*Task prompt*: The complete listing goes into the output exactly, without its pictures.

*Dataset records*:
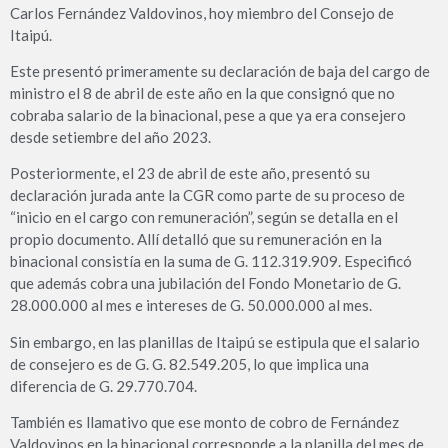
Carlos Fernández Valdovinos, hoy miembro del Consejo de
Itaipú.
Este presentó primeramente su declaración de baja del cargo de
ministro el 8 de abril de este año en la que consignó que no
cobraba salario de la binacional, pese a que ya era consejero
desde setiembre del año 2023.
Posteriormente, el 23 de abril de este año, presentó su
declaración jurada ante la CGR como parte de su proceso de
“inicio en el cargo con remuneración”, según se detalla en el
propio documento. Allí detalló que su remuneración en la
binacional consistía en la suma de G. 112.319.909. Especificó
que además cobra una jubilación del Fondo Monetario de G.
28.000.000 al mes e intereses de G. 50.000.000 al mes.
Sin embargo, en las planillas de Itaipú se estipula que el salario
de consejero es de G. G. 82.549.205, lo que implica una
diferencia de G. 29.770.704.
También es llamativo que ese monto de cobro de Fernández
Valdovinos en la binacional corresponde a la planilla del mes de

*Reply to the task*:
Carlos Fernández Valdovinos, hoy miembro del Consejo de
Itaipú.
Este presentó primeramente su declaración de baja del cargo de
ministro el 8 de abril de este año en la que consignó que no
cobraba salario de la binacional, pese a que ya era consejero
desde setiembre del año 2023.
Posteriormente, el 23 de abril de este año, presentó su
declaración jurada ante la CGR como parte de su proceso de
“inicio en el cargo con remuneración”, según se detalla en el
propio documento. Allí detalló que su remuneración en la
binacional consistía en la suma de G. 112.319.909. Especificó
que además cobra una jubilación del Fondo Monetario de G.
28.000.000 al mes e intereses de G. 50.000.000 al mes.
Sin embargo, en las planillas de Itaipú se estipula que el salario
de consejero es de G. G. 82.549.205, lo que implica una
diferencia de G. 29.770.704.
También es llamativo que ese monto de cobro de Fernández
Valdovinos en la binacional corresponde a la planilla del mes de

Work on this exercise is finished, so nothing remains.